No domingo, o hospital recebeu seus únicos três ventiladores mecânicos, mas que servem para estabilizar e transferir pacientes em estado grave — no local há apenas uma UCI (unidade de cuidados intermediários) para tratamentos de baixa e média complexidade.

"O paciente entra no hospital para estabilizar, porque ele sempre será regulado para Manaus porque os nossos respiradores não são de alta complexidade, são de manutenção de curto período, é para o transporte do paciente", explica o secretário Balbi.

Chegada do vírus

Segundo o secretário de Saúde, o processo de contaminação dos moradores da cidade seguiu um padrão já conhecido. "Esse vírus veio do centro para periferia, e aqui não foi diferente: os nossos primeiros casos foram de pacientes que se dirigiram a Manaus. A partir daí foi se alastrando", diz.

O município é conhecido por ser uma cidade de passagem na região e com grande número de população flutuante.

"Aqui passam pessoas de oito municípios do entorno da nossa cidade. Circula muita gente, o que leva o vírus para mais dentro", explica.
Balbi sabe que, apesar dos altos números chamarem a atenção, ainda há uma grande subnotificação.

"Certamente temos mais casos, estamos esperando os resultados das coletas feitas. Por outro lado, estamos também pesquisando muitos casos, fazemos muita coleta, o que explica termos também tantos', afirma.

Na cidade, diz o secretário, grande parte da movimentação ocorre na agência da Caixa Econômica e nas lotéricas.

"São aquelas pessoas que vão tirar seu benefício social. As pessoas infelizmente não tomaram ainda aquela consciência, porque não é falta de informação, é por falta de atitude. Passei há pouco pela cidade, muita gente na rua ainda em proteção ainda, umas muito próximas das outras."

"Isso certamente acontece. Tenho recebido ligações de pessoas dizendo: 'meu tio está passando mal', 'minha tia está passando mal'. Digo a todos que vão para o hospital, pergunto se vai esperar a pessoa agravar ou morrer", conta.

Balbi não soube dar os números exatos, mas confirmou que existem mortes de suspeitas de covid-19 ocorridas em casa na cidade e que estão em investigação.

"Não sei precisar, mas teve caso, sim.

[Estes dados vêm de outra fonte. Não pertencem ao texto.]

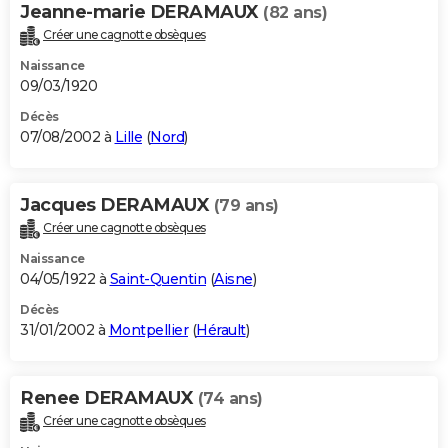
Jeanne-marie DERAMAUX
(82 ans)
Créer une cagnotte obsèques
Naissance
09/03/1920
Décès
07/08/2002 à
Lille
(
Nord
)
Jacques DERAMAUX
(79 ans)
Créer une cagnotte obsèques
Naissance
04/05/1922 à
Saint-Quentin
(
Aisne
)
Décès
31/01/2002 à
Montpellier
(
Hérault
)
Renee DERAMAUX
(74 ans)
Créer une cagnotte obsèques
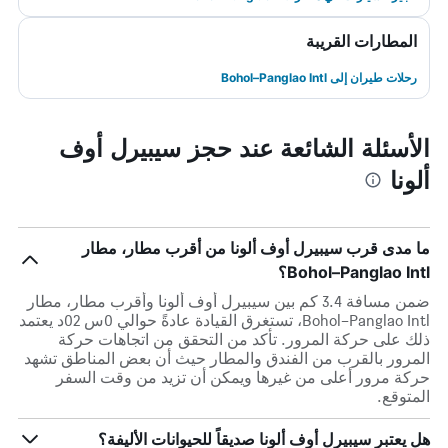
المطارات القريبة
رحلات طيران إلى Bohol–Panglao Intl
الأسئلة الشائعة عند حجز سيبيرل أوف
ألونا
ما مدى قرب سيبيرل أوف ألونا من أقرب مطار، مطار
Bohol–Panglao Intl؟
ضمن مسافة 3.4 كم بين سيبيرل أوف ألونا وأقرب مطار، مطار
Bohol–Panglao Intl، تستغرق القيادة عادةً حوالي 0س 02د يعتمد
ذلك على حركة المرور. تأكد من التحقق من اتجاهات حركة
المرور بالقرب من الفندق والمطار حيث أن بعض المناطق تشهد
حركة مرور أعلى من غيرها ويمكن أن تزيد من وقت السفر
المتوقع.
هل يعتبر سيبيرل أوف ألونا صديقاً للحيوانات الأليفة؟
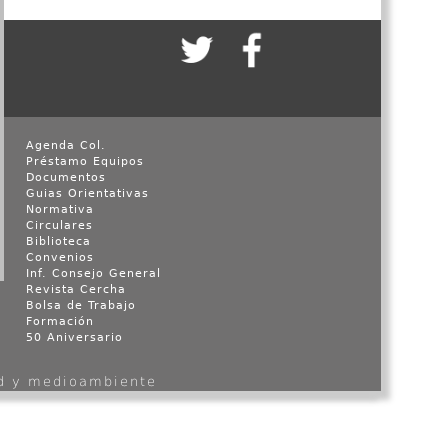
Agenda Col.
Préstamo Equipos
Documentos
Guias Orientativas
Normativa
Circulares
Biblioteca
Convenios
Inf. Consejo General
Revista Cercha
Bolsa de Trabajo
Formación
50 Aniversario
ad y medioambiente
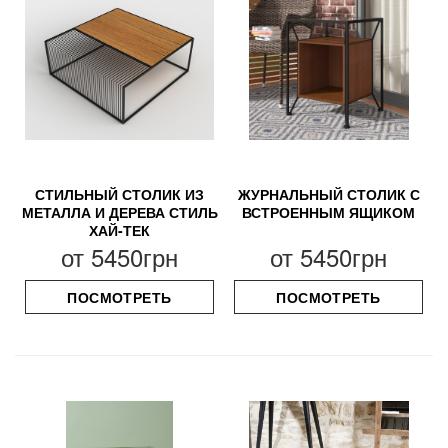
СТИЛЬНЫЙ СТОЛИК ИЗ
ЖУРНАЛЬНЫЙ СТОЛИК С
МЕТАЛЛА И ДЕРЕВА СТИЛЬ
ВСТРОЕННЫМ ЯЩИКОМ
ХАЙ-ТЕК
от
5450грн
от
5450грн
ПОСМОТРЕТЬ
ПОСМОТРЕТЬ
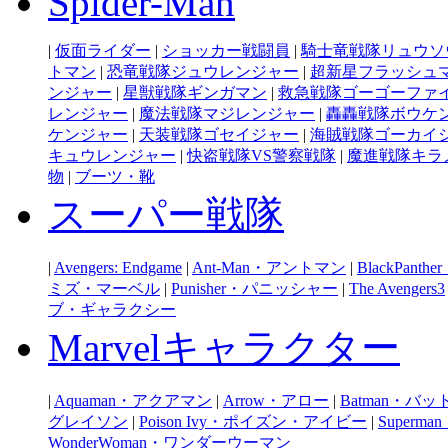
Spider-Man
|
仮面ライダー
|
ショッカー戦闘員
|
騎士竜戦隊リュウソ
トマン
|
恐竜戦隊ジュウレンジャー
|
超新星フラッシュ
ンジャー
|
星獣戦隊ギンガマン
|
救急戦隊ゴーゴーファ
レンジャー
|
魔法戦隊マジレンジャー
|
轟轟戦隊ボウケ
ケンジャー
|
天装戦隊ゴセイジャー
|
海賊戦隊ゴーカイ
キュウレンジャー
|
快盗戦隊VS警察戦隊
|
魔進戦隊キラ
物
|
ブーツ・靴
スーパー戦隊
|
Avengers: Endgame
|
Ant-Man・アントマン
|
BlackPan
ミズ・マーベル
|
Punisher・パニッシャー
|
The Avengers3
ブ・ギャラクシー
Marvelキャラクター
|
Aquaman・アクアマン
|
Arrow・アロー
|
Batman・バ
グレイソン
|
Poison Ivy・ポイズン・アイビー
|
Super
WonderWoman・ワンダーウーマン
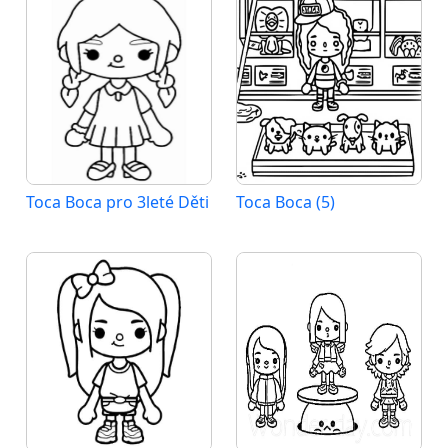
Toca Boca pro 3leté Děti
Toca Boca (5)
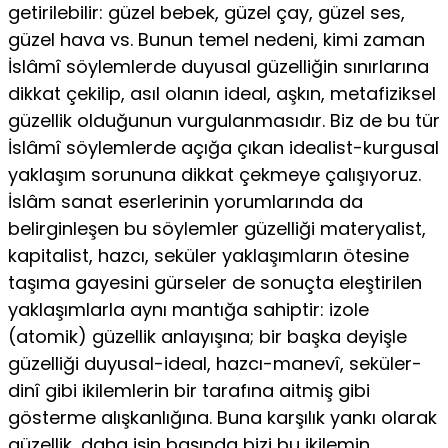
getirilebilir: güzel bebek, güzel çay, güzel ses,
gü­zel hava vs. Bunun temel nedeni, kimi zaman
İslâmî söylemlerde duyusal güzelliğin sınırlarına
dikkat çekilip, asıl olanın ideal, aşkın, metafiziksel
güzellik olduğunun vurgulanmasıdır. Biz de bu tür
İslâmî söylemlerde açığa çıkan idealist-kurgusal
yaklaşım sorununa dikkat çekmeye çalışı­yoruz.
İslâm sanat eserlerinin yorumlarında da
belirginleşen bu söylem­ler güzelliği materyalist,
kapitalist, hazcı, seküler yaklaşımların ötesine
taşıma gayesini gürseler de sonuçta eleştirilen
yaklaşımlarla aynı mantı­ğa sahiptir: izole
(atomik) güzellik anlayışına; bir başka deyişle
güzelliği duyusal-ideal, hazcı-manevî, seküler-
dinî gibi ikilemlerin bir tarafına aitmiş gibi
gösterme alışkanlığına. Buna karşılık yankı olarak
güzellik, daha işin başında bizi bu ikilemin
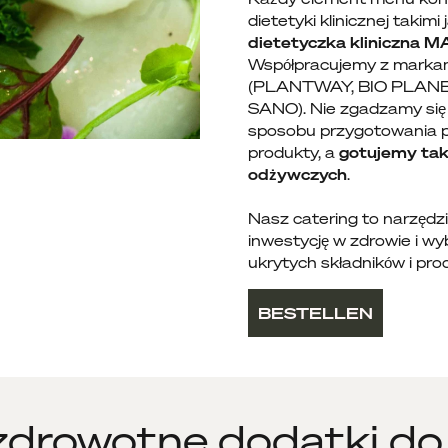
dietetyki klinicznej takimi
dietetyczka kliniczn
Współpracujemy z markami
(PLANTWAY, BIO PLANE
SANO). Nie zgadzamy się 
sposobu przygotowania p
produkty, a
gotujemy tak
odżywczych
.
Nasz catering to narzędzie
inwestycję w zdrowie i wy
ukrytych składników i pr
BESTELLEN
zdrowotne dodatki do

Não são muitos, mas tem pessoas que morreram em casa e a gente foi fazer a coleta mesmo na pessoa morta para investigar".

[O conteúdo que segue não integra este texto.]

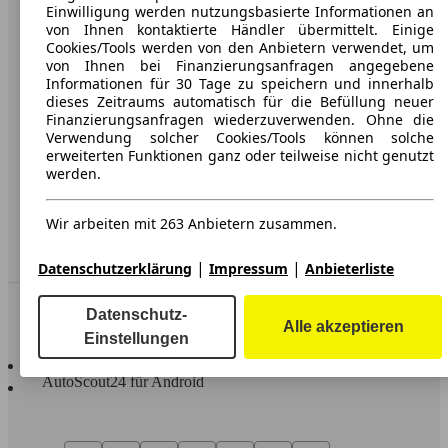
Karriere
Einwilligung werden nutzungsbasierte Informationen an
von Ihnen kontaktierte Händler übermittelt. Einige
Werbung
Cookies/Tools werden von den Anbietern verwendet, um
von Ihnen bei Finanzierungsanfragen angegebene
AGB
Informationen für 30 Tage zu speichern und innerhalb
dieses Zeitraums automatisch für die Befüllung neuer
Datenschutz
Finanzierungsanfragen wiederzuverwenden. Ohne die
Verwendung solcher Cookies/Tools können solche
Impressum
erweiterten Funktionen ganz oder teilweise nicht genutzt
werden.
Erklärung zur Barrierefreiheit
Wir arbeiten mit 263 Anbietern zusammen.
Service
Händler
|
|
Datenschutzerklärung
Impressum
Anbieterliste
In Verbindung bleiben
Datenschutz-
Alle akzeptieren
Einstellungen
AutoScout24 für iOS
AutoScout24 für Android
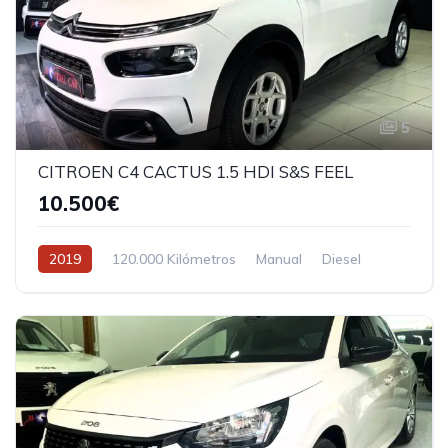
5
CITROEN C4 CACTUS 1.5 HDI S&S FEEL
10.500€
2019
120.000 Kilómetros
Manual
Diesel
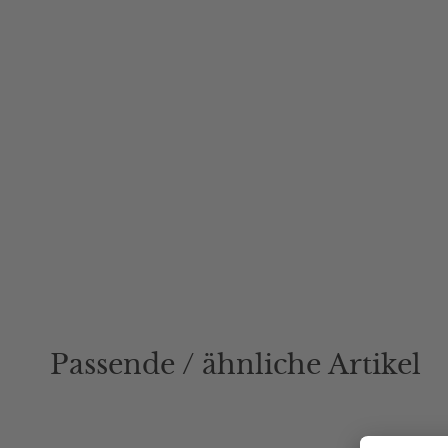
Passende / ähnliche Artikel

O problema, diz o secretário, hoje não está na falta de recursos —que estão sendo repassados por governos federal e municipal.

O secretário admite que, no começo, como quase toda cidade do país, houve dificuldade em adquirir EPIs (equipamento de proteção individual). "Nós hoje temos EPIs. Claro que o uso é elevadíssimo, mas o mercado começou a ofertar", diz.

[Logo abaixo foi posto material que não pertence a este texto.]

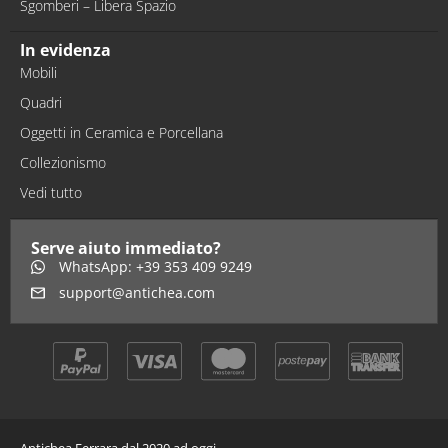
Sgomberi – Libera Spazio
In evidenza
Mobili
Quadri
Oggetti in Ceramica e Porcellana
Collezionismo
Vedi tutto
Serve aiuto immediato?
WhatsApp: +39 353 409 9249
support@antichea.com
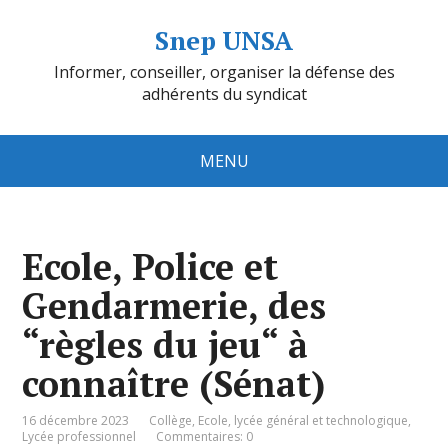
Snep UNSA
Informer, conseiller, organiser la défense des
adhérents du syndicat
MENU
Ecole, Police et
Gendarmerie, des
“règles du jeu“ à
connaître (Sénat)
16 décembre 2023
Collège
,
Ecole
,
lycée général et technologique
,
Lycée professionnel
Commentaires: 0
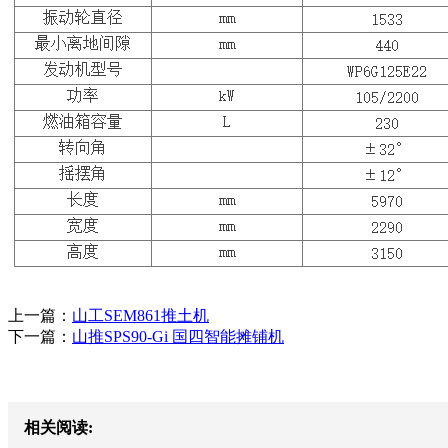
上一篇：
山工SEM861推土机
下一篇：
山推SPS90-Gi 国四智能摊铺机
相关阅读:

Para Baldi, pandemia deixará alguns recados à saúde pública do país. "Acredito que ficará uma lição para o mundo, para o Brasil. Esperavam-se casos, mas os hospitais, principalmente os do interior, são desprovidos de equipamentos. Essa pandemia desnudou a precariedade dos sistemas de saúde no interior do estado. Somos um município sede de regional do Amazonas, mas não temos condição de ser porque não temos estrutura de atender casos mais grave."